Assigned task
For each line of the data below, copy it if it holds the word "dans".

Available records

☆ ☆ ☆

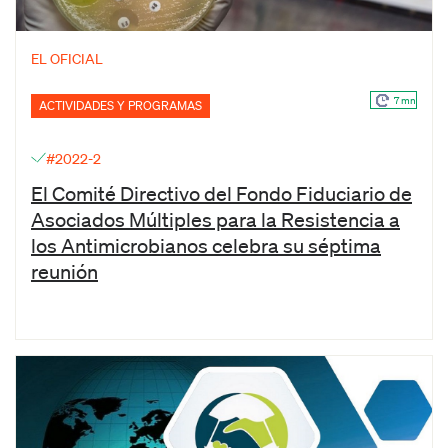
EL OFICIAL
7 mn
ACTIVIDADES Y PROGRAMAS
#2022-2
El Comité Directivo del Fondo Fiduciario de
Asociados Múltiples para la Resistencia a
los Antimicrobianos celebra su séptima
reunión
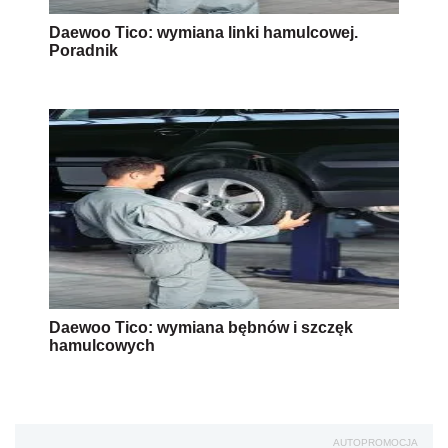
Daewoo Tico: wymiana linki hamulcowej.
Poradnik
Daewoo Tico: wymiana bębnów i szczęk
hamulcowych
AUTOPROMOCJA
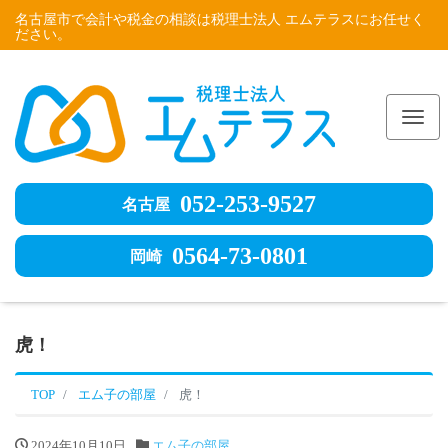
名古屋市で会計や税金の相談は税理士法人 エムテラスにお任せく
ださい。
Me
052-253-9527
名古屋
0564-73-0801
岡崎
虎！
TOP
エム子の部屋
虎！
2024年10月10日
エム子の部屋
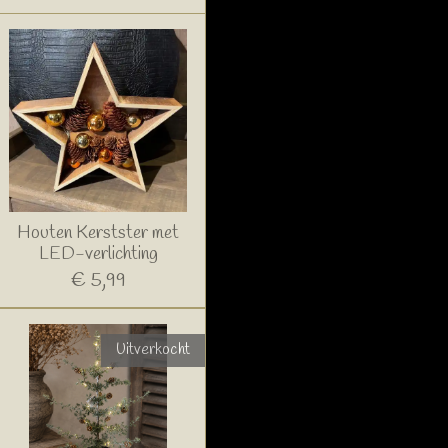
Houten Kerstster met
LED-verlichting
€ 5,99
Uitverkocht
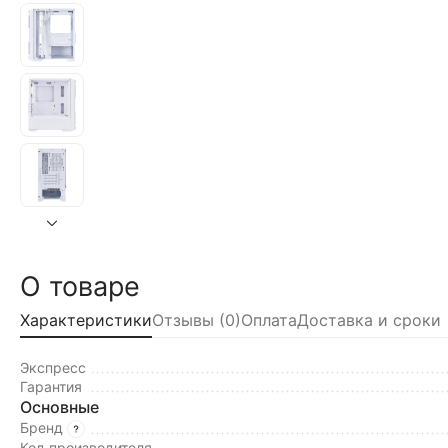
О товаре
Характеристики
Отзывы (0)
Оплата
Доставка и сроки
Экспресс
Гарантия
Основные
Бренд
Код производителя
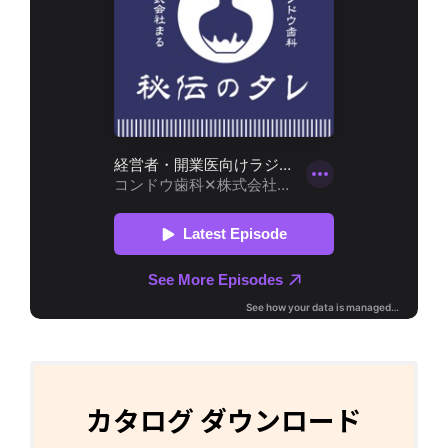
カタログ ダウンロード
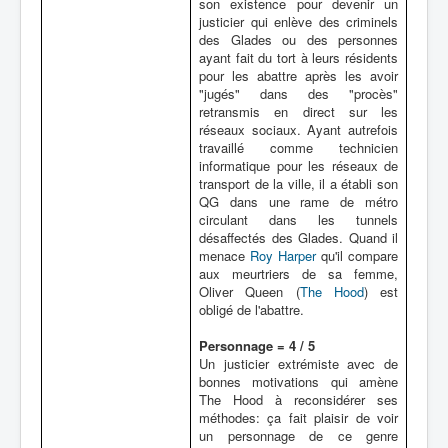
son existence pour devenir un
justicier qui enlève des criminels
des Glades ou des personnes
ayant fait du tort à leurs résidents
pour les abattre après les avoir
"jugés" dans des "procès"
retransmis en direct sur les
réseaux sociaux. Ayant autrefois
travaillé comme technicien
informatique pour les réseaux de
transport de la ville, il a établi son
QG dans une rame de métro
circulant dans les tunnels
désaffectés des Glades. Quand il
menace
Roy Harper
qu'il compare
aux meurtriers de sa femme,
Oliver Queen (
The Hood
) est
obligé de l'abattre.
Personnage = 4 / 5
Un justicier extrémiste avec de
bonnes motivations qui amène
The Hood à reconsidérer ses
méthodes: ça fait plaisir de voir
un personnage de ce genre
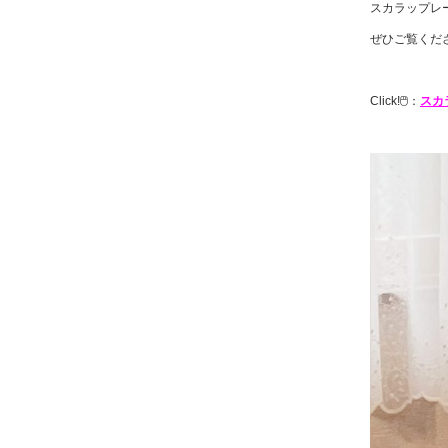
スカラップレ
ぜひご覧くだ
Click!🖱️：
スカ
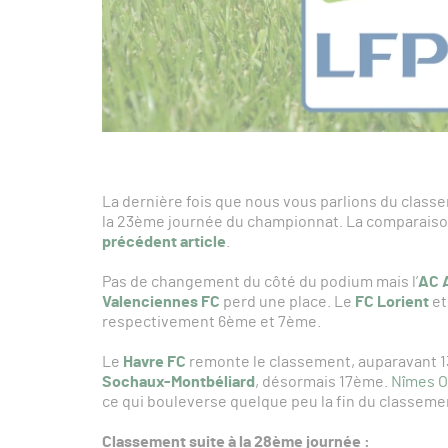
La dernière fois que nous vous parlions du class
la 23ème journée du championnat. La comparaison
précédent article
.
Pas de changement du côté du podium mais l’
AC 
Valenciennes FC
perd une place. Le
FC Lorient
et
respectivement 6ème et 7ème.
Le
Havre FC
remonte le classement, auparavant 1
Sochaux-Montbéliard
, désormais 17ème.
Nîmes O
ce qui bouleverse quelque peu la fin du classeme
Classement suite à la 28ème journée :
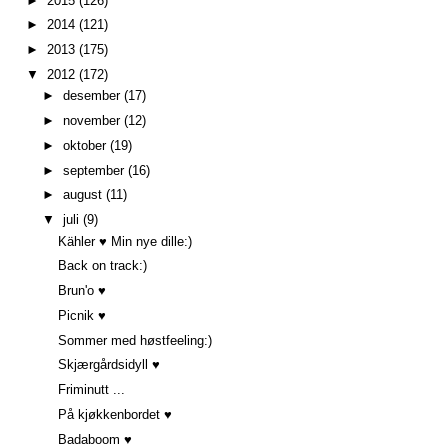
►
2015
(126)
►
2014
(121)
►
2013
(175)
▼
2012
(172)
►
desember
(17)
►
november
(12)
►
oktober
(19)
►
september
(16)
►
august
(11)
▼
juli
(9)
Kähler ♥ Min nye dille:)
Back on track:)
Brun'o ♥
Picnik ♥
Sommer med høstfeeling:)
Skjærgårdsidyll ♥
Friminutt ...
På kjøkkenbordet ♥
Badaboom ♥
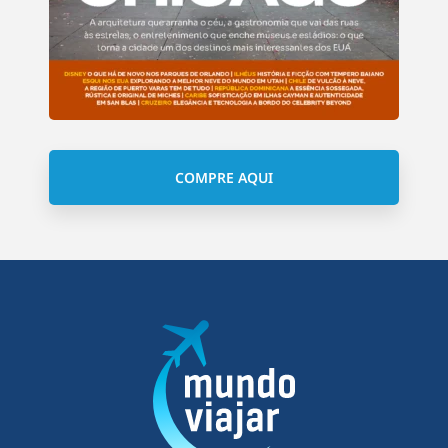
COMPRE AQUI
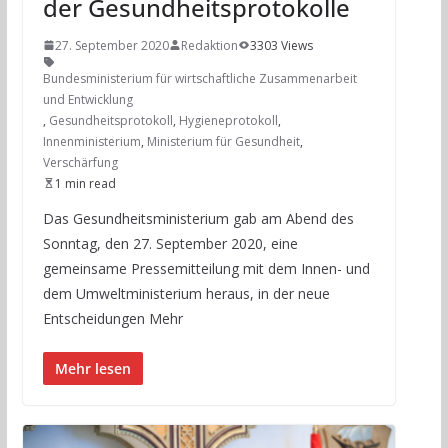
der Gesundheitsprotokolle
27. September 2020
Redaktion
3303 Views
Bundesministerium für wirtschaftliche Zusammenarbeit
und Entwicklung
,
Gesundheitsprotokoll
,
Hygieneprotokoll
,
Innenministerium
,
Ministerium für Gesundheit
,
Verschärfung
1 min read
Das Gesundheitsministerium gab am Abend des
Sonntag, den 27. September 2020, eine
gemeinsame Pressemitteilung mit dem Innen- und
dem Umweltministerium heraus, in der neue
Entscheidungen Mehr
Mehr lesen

☆ ☆ ☆

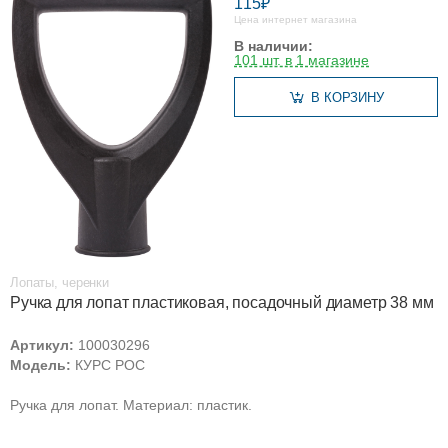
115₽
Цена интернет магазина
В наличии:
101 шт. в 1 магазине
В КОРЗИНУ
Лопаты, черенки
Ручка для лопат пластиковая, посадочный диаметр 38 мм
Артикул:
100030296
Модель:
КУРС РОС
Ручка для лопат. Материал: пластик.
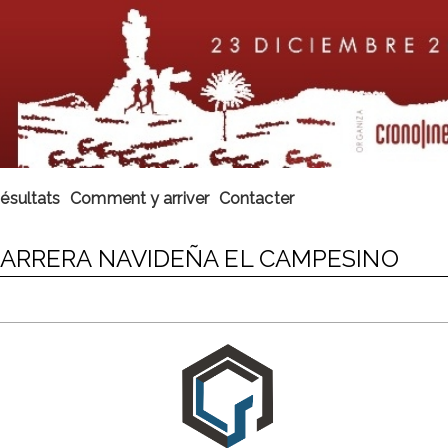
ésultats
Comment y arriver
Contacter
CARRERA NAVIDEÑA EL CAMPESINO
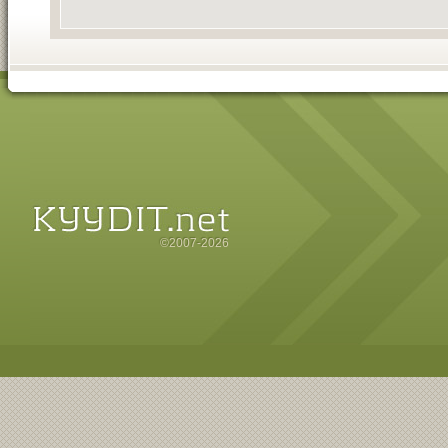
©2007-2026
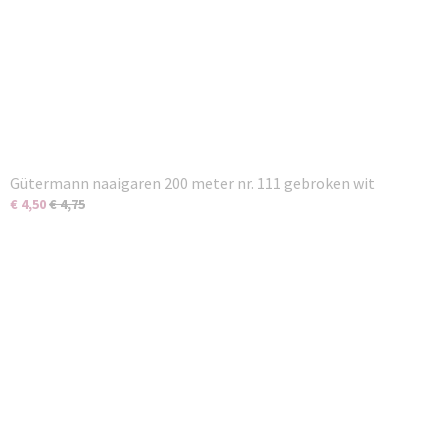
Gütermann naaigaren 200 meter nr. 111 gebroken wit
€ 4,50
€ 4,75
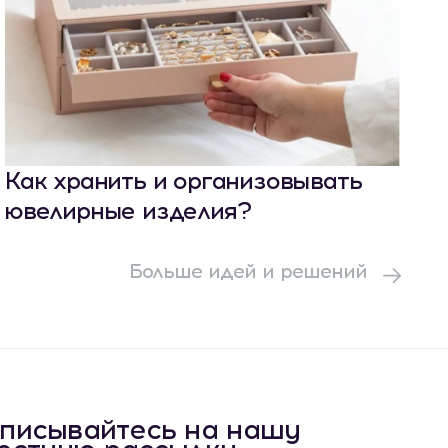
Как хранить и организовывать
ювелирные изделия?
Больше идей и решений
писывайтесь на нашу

☆ ☆ ☆

Problem solution
"jugés" dans des "procès"
QG dans une rame de métro
circulant dans les tunnels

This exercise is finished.